═════ Data records

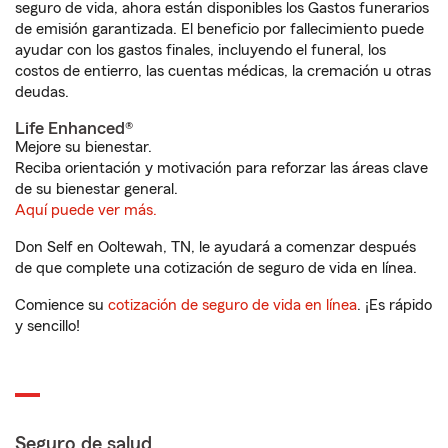
seguro de vida, ahora están disponibles los Gastos funerarios
de emisión garantizada. El beneficio por fallecimiento puede
ayudar con los gastos finales, incluyendo el funeral, los
costos de entierro, las cuentas médicas, la cremación u otras
deudas.
Life Enhanced®
Mejore su bienestar.
Reciba orientación y motivación para reforzar las áreas clave
de su bienestar general.
Aquí puede ver más.
Don Self en Ooltewah, TN, le ayudará a comenzar después
de que complete una cotización de seguro de vida en línea.
Comience su
cotización de seguro de vida en línea
. ¡Es rápido
y sencillo!
Seguro de salud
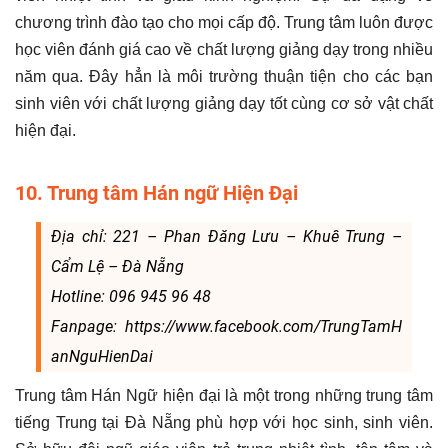
chương trình đào tạo cho mọi cấp độ. Trung tâm luôn được
học viên đánh giá cao về chất lượng giảng dạy trong nhiều
năm qua. Đây hẳn là môi trường thuận tiện cho các bạn
sinh viên với chất lượng giảng dạy tốt cùng cơ sở vật chất
hiện đại.
10. Trung tâm Hán ngữ Hiện Đại
Địa chỉ: 221 – Phan Đăng Lưu – Khuê Trung –
Cẩm Lệ – Đà Nẵng
Hotline: 096 945 96 48
Fanpage: https://www.facebook.com/TrungTamH
anNguHienDai
Trung tâm Hán Ngữ hiện đại là một trong những trung tâm
tiếng Trung tại Đà Nẵng phù hợp với học sinh, sinh viên.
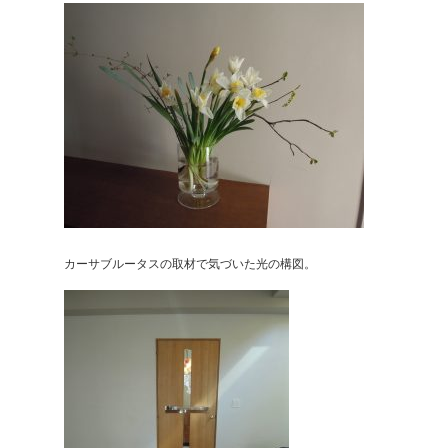
カーサブルータスの取材で気づいた光の構図。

══════════

#### [Problem description]
Print every line of the listing exactly, please, and leave the images out.

#### [Your solution]
seguro de vida, ahora están disponibles los Gastos funerarios
de emisión garantizada. El beneficio por fallecimiento puede
ayudar con los gastos finales, incluyendo el funeral, los
costos de entierro, las cuentas médicas, la cremación u otras
deudas.
Life Enhanced®
Mejore su bienestar.
Reciba orientación y motivación para reforzar las áreas clave
de su bienestar general.
Aquí puede ver más.
Don Self en Ooltewah, TN, le ayudará a comenzar después
de que complete una cotización de seguro de vida en línea.
Comience su
cotización de seguro de vida en línea
. ¡Es rápido
y sencillo!
Seguro de salud
chương trình đào tạo cho mọi cấp độ. Trung tâm luôn được
học viên đánh giá cao về chất lượng giảng dạy trong nhiều
năm qua. Đây hẳn là môi trường thuận tiện cho các bạn
sinh viên với chất lượng giảng dạy tốt cùng cơ sở vật chất
hiện đại.
10. Trung tâm Hán ngữ Hiện Đại
Địa chỉ: 221 – Phan Đăng Lưu – Khuê Trung –
Cẩm Lệ – Đà Nẵng
Hotline: 096 945 96 48
Fanpage: https://www.facebook.com/TrungTamH
anNguHienDai
Trung tâm Hán Ngữ hiện đại là một trong những trung tâm
tiếng Trung tại Đà Nẵng phù hợp với học sinh, sinh viên.
カーサブルータスの取材で気づいた光の構図。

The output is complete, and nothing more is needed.